Extracted page text data
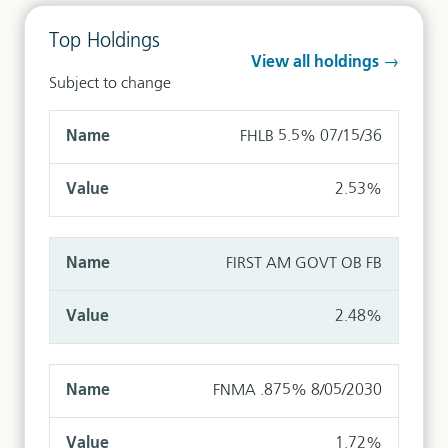
Top Holdings
View all holdings →
Subject to change
FHLB 5.5% 07/15/36
2.53%
FIRST AM GOVT OB FB
2.48%
FNMA .875% 8/05/2030
1.72%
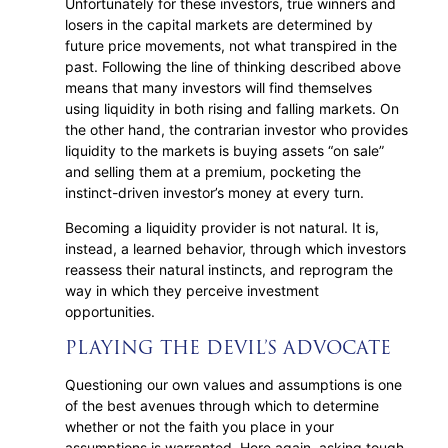
Unfortunately for these investors, true winners and
losers in the capital markets are determined by
future price movements, not what transpired in the
past. Following the line of thinking described above
means that many investors will find themselves
using liquidity in both rising and falling markets. On
the other hand, the contrarian investor who provides
liquidity to the markets is buying assets “on sale”
and selling them at a premium, pocketing the
instinct-driven investor’s money at every turn.
Becoming a liquidity provider is not natural. It is,
instead, a learned behavior, through which investors
reassess their natural instincts, and reprogram the
way in which they perceive investment
opportunities.
PLAYING THE DEVIL’S ADVOCATE
Questioning our own values and assumptions is one
of the best avenues through which to determine
whether or not the faith you place in your
assumptions is warranted. Here again, asking tough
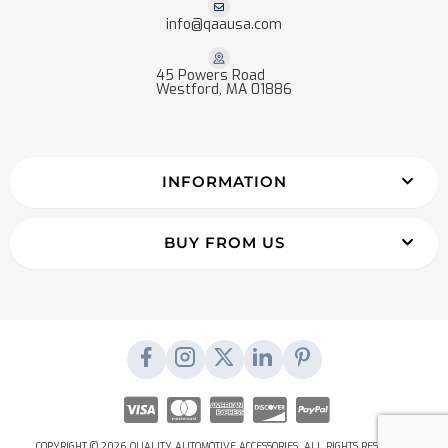
info@qaausa.com
45 Powers Road
Westford, MA 01886
INFORMATION
BUY FROM US
COPYRIGHT © 2026 QUALITY AUTOMOTIVE ACCESSORIES. ALL RIGHTS RESERVED.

[HOW TO COMPLETE THIS TASK] Repeat word for word from the line holding "45 Powers Road" down to the last line above, including both.

[SOLUTION FOR THIS EXERCISE]
45 Powers Road
Westford, MA 01886
INFORMATION
BUY FROM US
COPYRIGHT © 2026 QUALITY AUTOMOTIVE ACCESSORIES. ALL RIGHTS RESERVED.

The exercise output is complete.